Die Dokumentation des Kölner Psychiatrie-Facharztes und Filmemachers Axel Schmidt, die mit Unterstützung der AOK gedreht wurde, begleitet mehrere erkrankte Menschen über ein Jahr auf ihrem Weg durch und aus der Krankheit. Es geht um eine Familie, in der Mutter, Vater und Tochter von Depression betroffen sind. Die Tochter lässt die Zuschauer über Videotagebücher an ihrem Weg teilhaben, Mutter und Vater sprechen in Interviews über ihre Situation. Eine weitere Frau gibt Einblick in akute depressive Phasen und ihren Behandlungsweg, zu dem unter anderem ein Kunstprojekt gehört – in dem sie sich als Rose in Eis darstellt. Außerdem lernt man eine junge Musikerin kennen, die ihre Depression mit Hilfe der Musik verarbeiten kann.

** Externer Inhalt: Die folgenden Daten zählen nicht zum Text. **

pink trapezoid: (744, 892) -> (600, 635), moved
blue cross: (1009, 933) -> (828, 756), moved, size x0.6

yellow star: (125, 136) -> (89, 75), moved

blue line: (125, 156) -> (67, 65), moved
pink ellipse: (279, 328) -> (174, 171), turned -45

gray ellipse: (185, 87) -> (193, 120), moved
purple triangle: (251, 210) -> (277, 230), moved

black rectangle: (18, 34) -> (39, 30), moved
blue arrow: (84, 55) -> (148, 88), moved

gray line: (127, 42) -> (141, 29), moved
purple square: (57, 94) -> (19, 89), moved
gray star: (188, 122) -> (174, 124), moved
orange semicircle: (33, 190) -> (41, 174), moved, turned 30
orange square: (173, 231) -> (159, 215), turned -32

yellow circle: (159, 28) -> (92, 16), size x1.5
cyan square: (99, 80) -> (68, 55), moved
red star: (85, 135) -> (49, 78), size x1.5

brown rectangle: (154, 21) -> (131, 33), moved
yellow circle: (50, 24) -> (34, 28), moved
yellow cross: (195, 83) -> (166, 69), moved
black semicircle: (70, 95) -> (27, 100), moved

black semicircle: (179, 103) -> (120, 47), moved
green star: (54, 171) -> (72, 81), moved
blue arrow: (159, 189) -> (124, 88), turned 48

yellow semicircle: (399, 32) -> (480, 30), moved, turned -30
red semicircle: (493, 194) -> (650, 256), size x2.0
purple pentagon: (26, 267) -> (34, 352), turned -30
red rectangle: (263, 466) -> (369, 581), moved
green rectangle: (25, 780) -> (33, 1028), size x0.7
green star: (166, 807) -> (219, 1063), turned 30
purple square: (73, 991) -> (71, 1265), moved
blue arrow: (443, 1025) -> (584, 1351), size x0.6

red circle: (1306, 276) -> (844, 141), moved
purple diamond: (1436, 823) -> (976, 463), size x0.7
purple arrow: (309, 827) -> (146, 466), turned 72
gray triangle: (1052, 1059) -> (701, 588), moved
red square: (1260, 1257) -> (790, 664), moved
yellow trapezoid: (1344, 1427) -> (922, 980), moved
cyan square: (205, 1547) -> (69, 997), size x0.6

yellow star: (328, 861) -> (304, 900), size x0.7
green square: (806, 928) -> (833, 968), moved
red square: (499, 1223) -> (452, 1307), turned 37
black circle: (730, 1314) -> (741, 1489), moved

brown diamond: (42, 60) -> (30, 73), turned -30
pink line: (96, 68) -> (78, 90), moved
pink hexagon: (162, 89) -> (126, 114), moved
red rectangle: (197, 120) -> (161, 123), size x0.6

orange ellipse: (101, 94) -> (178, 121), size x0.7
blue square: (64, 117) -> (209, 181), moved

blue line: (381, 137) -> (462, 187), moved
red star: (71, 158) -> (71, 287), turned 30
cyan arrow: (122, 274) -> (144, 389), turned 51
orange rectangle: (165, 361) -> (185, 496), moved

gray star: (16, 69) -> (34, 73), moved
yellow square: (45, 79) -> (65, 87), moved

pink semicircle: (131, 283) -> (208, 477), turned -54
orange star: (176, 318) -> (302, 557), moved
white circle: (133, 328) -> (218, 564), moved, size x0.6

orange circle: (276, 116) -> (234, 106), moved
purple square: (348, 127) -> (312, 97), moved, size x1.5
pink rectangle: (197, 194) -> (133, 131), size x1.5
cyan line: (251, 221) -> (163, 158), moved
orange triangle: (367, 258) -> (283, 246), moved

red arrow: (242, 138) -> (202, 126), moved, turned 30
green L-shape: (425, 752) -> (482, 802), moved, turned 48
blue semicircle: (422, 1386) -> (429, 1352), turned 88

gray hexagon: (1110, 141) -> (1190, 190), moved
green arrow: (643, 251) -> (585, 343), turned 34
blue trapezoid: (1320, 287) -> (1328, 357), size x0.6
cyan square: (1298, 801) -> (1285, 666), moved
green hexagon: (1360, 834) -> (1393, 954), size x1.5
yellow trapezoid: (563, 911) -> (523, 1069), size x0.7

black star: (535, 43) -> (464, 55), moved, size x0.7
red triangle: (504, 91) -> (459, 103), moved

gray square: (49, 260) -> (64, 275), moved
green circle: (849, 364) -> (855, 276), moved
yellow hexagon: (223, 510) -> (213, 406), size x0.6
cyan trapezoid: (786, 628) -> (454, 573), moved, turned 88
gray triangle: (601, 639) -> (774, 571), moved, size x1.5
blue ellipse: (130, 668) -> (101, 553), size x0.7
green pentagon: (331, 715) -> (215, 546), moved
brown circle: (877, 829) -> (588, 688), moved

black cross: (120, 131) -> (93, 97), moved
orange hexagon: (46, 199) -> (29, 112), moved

„Depression ist eine Erkrankung, deren Ursprung individuell verschieden ist und die sich irgendwann im menschlichen Gehirn bemerkbar macht“, sagte Dr. Staudinger-Pfeffer. Leichte Formen der Depression könnten ohne Medikamente mit Psychotherapie behandelt werden. Bei mittelschweren Ausprägungen sei die Kombination von Medikamenten und Psychotherapie am erfolgreichsten. Schwerkranke Patienten müssten durch Medikamente überhaupt erst therapiebar gemacht werden. „Insgesamt gesehen sind Depressionen durch die Vielzahl an Möglichkeiten gut behandelbar“, sagte Dr. Reiter. Bittner und Staudinger-Pfeffer gaben Tipps, was die Therapie erleichtert und vor der Krankheit schützt: Bewegung und gesunde Ernährung gehören dazu. Aber auch regelmäßige Genussmomente, Sozialkontakte und das Ausleben von Kreativität. „Passen Sie einfach auf sich auf und haben Sie im Arbeitsleben auch den Mut, den Job zu kündigen, wenn es sein muss.“

Wegen der großen Nachfrage wird der Film am Montag, 13. November, um 19 Uhr nochmals an der Hochschule Landshut gezeigt. Dort ist unter anderem auch Michaela Kirst vor Ort, die für Buch und Regie verantwortlich ist. Interessierte Besucher sind willkommen.